Correct me if I'm wrong but does that mean if developers start making heavy use of AVX instructions in game engines then PS5 will potentially perform worse than XBSS/XBSX/PC?
The raw numbers for non-AVX are substantially worse than similar Zen2 CPUs, not going into other things like higher memory latency and smaller L3 cache. Zen 3 is another class entirely in terms of FP performance.
There are some indications of CPU-limited scenarios where there is sometimes a modest shortfall versus the Series X, but it's not something that shows up as consistently as the FPU numbers would indicate.
There are other bottlenecks that both consoles would have, but we may need to keep an eye out for later games that could push AVX or non-AVX vector throughput in a way that's more obvious than early titles.

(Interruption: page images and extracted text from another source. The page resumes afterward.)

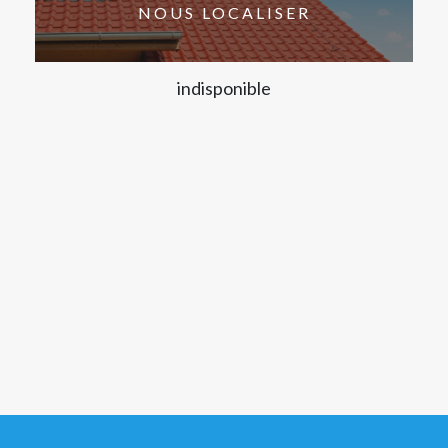
NOUS LOCALISER
indisponible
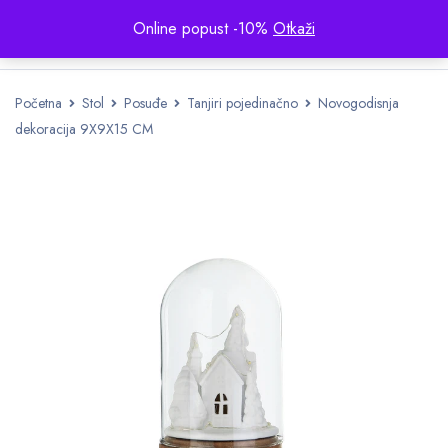
Online popust -10%
Otkaži
Početna
Stol
Posuđe
Tanjiri pojedinačno
Novogodisnja
dekoracija 9X9X15 CM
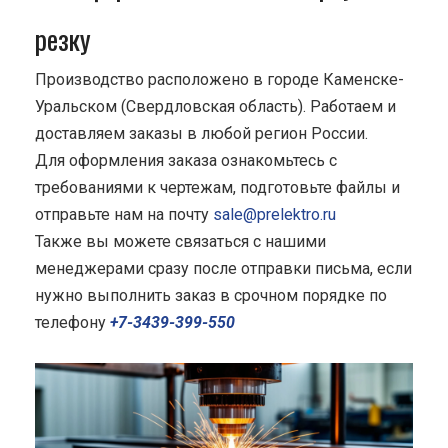
резку
Производство расположено в городе Каменске-
Уральском (Свердловская область). Работаем и
доставляем заказы в любой регион России.
Для оформления заказа ознакомьтесь с
требованиями к чертежам, подготовьте файлы и
отправьте нам на почту
sale@prelektro.ru
Также вы можете связаться с нашими
менеджерами сразу после отправки письма, если
нужно выполнить заказ в срочном порядке по
телефону
+7-3439-399-550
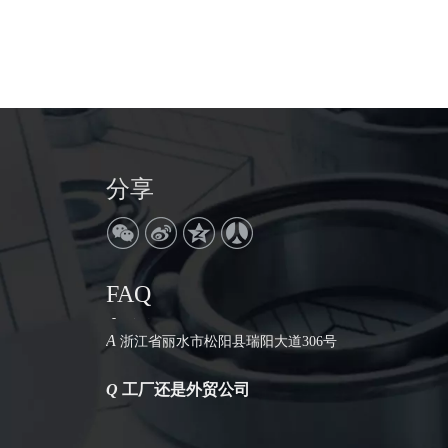
分享
FAQ
Q
公司地址在哪里
A
浙江省丽水市松阳县瑞阳大道306号
Q
工厂还是外贸公司
A
我们是工厂。拥有30年的生产历史。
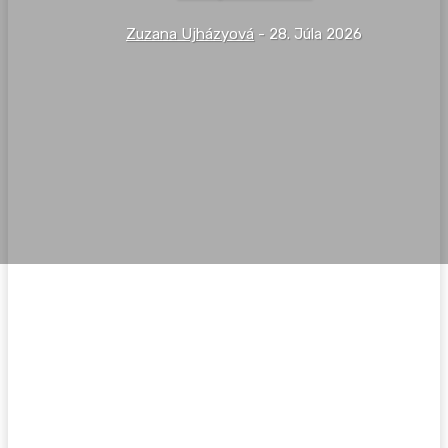
Zuzana Ujházyová
-
28. Júla 2026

''Intel AVX-512 can accelerate performance for workloads and use cases such as scientific simulations, financial analytics, artificial intelligence (AI)/deep learning, 3D modeling and analysis, image and audio/video processing, cryptography, and data compression.''
It seems that while AVX(512) hasnt been used in games all that much but it sure can assist in certain tasks that seem applicable in future modern games.
AVX 512 is unlikely to find much use in games because AMD flat-out doesn't support it and Intel does not consistently implement it in consumer hardware (or even its server hardware for that matter).
If they started pushing FP256 instructions a lot, then yes it would, because the CPU cores would start throttling down heavily.
Realistically they won't, because Sony knows how often these instructions come up and that's why they probably used density-optimized transistors on those blocks.
I'm not sure about the density-optimized transistor claim, or rather I'm not sure if there was an additional tier of high-density transistor beyond the HD process AMD utilized for Zen2 already.
The math shortfall in 256 and 128 bits points to wholesale removal of hardware, which saves in ALU area, wiring for fewer ports, and smaller register cells because they don't need as many bit lines due to the cut in ports.